Say how many lines of the entries below include "Back", giving nothing but that number.

Content starts

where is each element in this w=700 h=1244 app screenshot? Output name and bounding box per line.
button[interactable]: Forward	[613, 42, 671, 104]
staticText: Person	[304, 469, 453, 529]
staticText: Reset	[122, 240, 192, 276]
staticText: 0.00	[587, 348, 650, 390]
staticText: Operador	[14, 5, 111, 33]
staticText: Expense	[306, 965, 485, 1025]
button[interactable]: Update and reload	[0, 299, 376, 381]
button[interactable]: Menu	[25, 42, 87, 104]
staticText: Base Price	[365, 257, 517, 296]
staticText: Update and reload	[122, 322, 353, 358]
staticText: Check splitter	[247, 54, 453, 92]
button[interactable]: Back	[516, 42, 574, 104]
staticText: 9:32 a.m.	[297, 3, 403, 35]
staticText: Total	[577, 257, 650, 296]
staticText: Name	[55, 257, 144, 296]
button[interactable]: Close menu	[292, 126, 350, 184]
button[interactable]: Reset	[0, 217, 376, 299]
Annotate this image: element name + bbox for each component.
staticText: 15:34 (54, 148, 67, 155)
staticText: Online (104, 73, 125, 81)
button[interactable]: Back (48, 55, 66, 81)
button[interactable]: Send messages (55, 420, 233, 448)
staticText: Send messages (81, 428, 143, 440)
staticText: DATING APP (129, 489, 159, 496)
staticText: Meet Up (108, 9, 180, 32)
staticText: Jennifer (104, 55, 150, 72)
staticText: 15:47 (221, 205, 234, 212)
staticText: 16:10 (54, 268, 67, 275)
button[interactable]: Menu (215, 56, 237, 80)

Content ends

YOUR SOLUTION
2